UYOC > Cap Rates

March 7, 2023

The Capital Stack

UYOC VS Cap Rates

In the realm of commercial real estate, the concept of Cap Rates is widely discussed. Many brokers will ask questions like “what cap rate are you looking to buy?”. This helps brokers gauge how much a buyer will pay for a property.  My response typically includes seeking a stabilized 8-9% net income based on our total costs, which incorporates not only the purchase price but also renovation, manager/GP fees, loan costs, closing costs, and working capital. For value-add projects, I prefer to embrace a conservative approach to underwriting, hence the use of total cost rather than just purchase price. This is referred to as Unlevered Yield on Cost (UYOC).

It’s worth noting that the markets I invest in usually carry a cap rate of 6.5%. This implies that a property’s annual net income will be 6.5% of its value or purchase price. We want to be sure we are adding value to our properties and making them worth more. For example, an 8.5% UYOC in a 6.5% cap rate market translates to a property’s value being 30% higher than our total cost.

The example below shows 8.5% UYOC in a 6.5% cap rate market.

  • NOI = $100k
  • 8.5% UYOC means our all-in cost is $1,176,471
  • 6.5% Cap Rate means our value is $1,538,462

Cap Rates Don’t Always Matter

The significance of cap rates in real estate investments is often misunderstood. While they are crucial during the selling process, they may not hold as much weight during a purchase. For instance, we may acquire a property with a 4% cap rate that has rents 60% below market. In such cases, the ultimate yield on cost (UYOC) becomes the primary metric of concern, as it determines the cash return before any debt is incurred.

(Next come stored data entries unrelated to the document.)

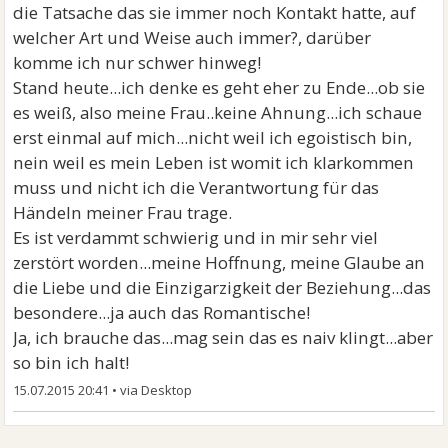
die Tatsache das sie immer noch Kontakt hatte, auf
welcher Art und Weise auch immer?, darüber
komme ich nur schwer hinweg!
Stand heute...ich denke es geht eher zu Ende...ob sie
es weiß, also meine Frau..keine Ahnung...ich schaue
erst einmal auf mich...nicht weil ich egoistisch bin,
nein weil es mein Leben ist womit ich klarkommen
muss und nicht ich die Verantwortung für das
Händeln meiner Frau trage.
Es ist verdammt schwierig und in mir sehr viel
zerstört worden...meine Hoffnung, meine Glaube an
die Liebe und die Einzigarzigkeit der Beziehung...das
besondere...ja auch das Romantische!
Ja, ich brauche das...mag sein das es naiv klingt...aber
so bin ich halt!
15.07.2015 20:41
•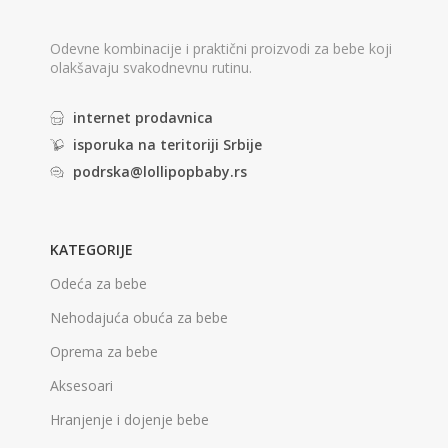
Odevne kombinacije i praktični proizvodi za bebe koji
olakšavaju svakodnevnu rutinu.
internet prodavnica
isporuka na teritoriji Srbije
podrska@lollipopbaby.rs
KATEGORIJE
Odeća za bebe
Nehodajuća obuća za bebe
Oprema za bebe
Aksesoari
Hranjenje i dojenje bebe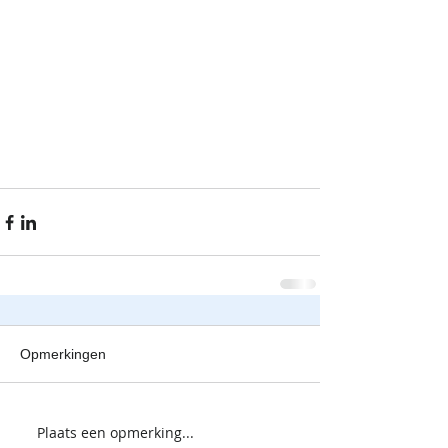
Opmerkingen
Plaats een opmerking...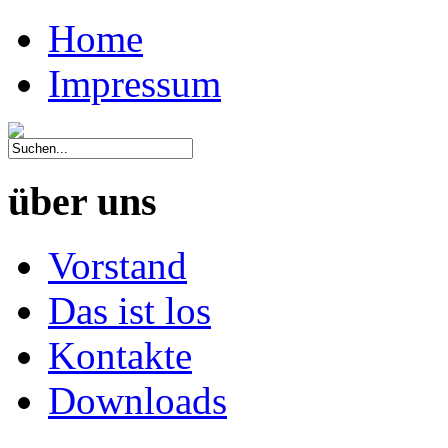
Home
Impressum
über uns
Vorstand
Das ist los
Kontakte
Downloads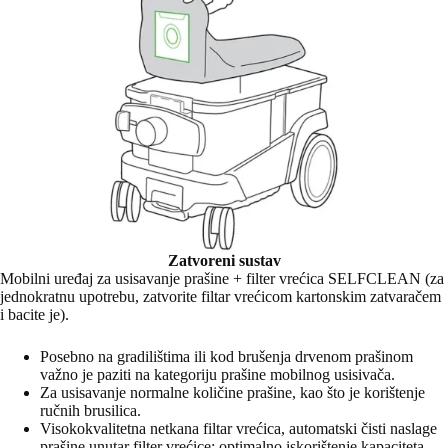
Zatvoreni sustav
Mobilni uređaj za usisavanje prašine + filter vrećica SELFCLEAN (za
jednokratnu upotrebu, zatvorite filtar vrećicom kartonskim zatvaračem
i bacite je).
Posebno na gradilištima ili kod brušenja drvenom prašinom
važno je paziti na kategoriju prašine mobilnog usisivača.
Za usisavanje normalne količine prašine, kao što je korištenje
ručnih brusilica.
Visokokvalitetna netkana filtar vrećica, automatski čisti naslage
prašine unutar filter vrećice; optimalno iskorištenje kapaciteta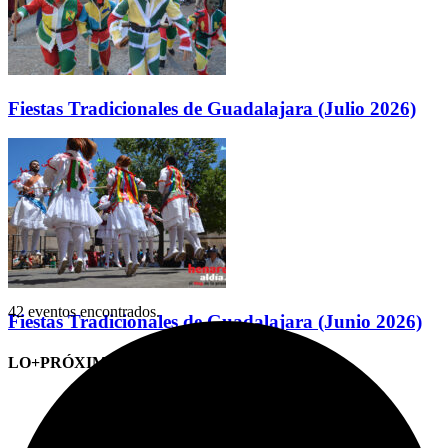
Fiestas Tradicionales de Guadalajara (Julio 2026)
42 eventos encontrados.
Fiestas Tradicionales de Guadalajara (Junio 2026)
LO+PRÓXIMO (CITAS)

At our company, we adopt a long-term approach towards investing and aim to hold onto properties for several years. Therefore, we prioritize UYOC as it provides a predictable return on investment for our investors. Conversely, when selling a property, many potential buyers tend to focus solely on the “going in cap rate,” seeking to park their money in an asset with a projected return that meets their expectations. However, for those who are not merely interested in parking their money like we are, focusing on the UYOC is a more critical consideration to ensure that we are well-positioned for sustainable returns.

Cash on Cash Return

Cash-on-cash return (CoC) is a financial metric used to measure the return on investment in a real estate property. Specifically, it measures the annual rate of return on the actual cash invested in the property, which excludes the return on any borrowed funds or financing. To calculate the CoC return, one must divide the annual net operating income (NOI) generated by the property by the total cash invested in the property. The cash invested includes the down payment, closing costs, and any other out-of-pocket expenses. The resulting percentage indicates the return on investment in the first year, expressed as a percentage of the cash invested. A higher CoC return indicates a more profitable investment, while a lower CoC return may indicate a less attractive investment opportunity.

Let’s analyze the cash-on-cash return for the scenario we mentioned earlier. let’s assume 70% leverage on our total cost equating $823,529, the annual debt service at 6% and a 30-year amortization equates to $59,250. With an NOI of $100,000, subtracting the debt service results in a net cash return of $40,750 or 11.55% – an impressive annual CoC return.
Such a return allows us the freedom to decide whether to sell, refinance, or hold onto the property. It places us in a position of power and allows us to strategize our exit or refinance plans. If there is a significant drop in mortgage rates, we can opt for a refinance and reap the benefits. Similarly, if the market presents an excellent selling opportunity or cap rates decrease, we can sell and utilize a 1031 exchange to invest our proceeds in a new property without incurring taxes. If there’s a dip in the market, and interest rates and cap rates rise, our return remains unaffected, and we can continue to collect the 11.55% cash return by merely holding onto the property.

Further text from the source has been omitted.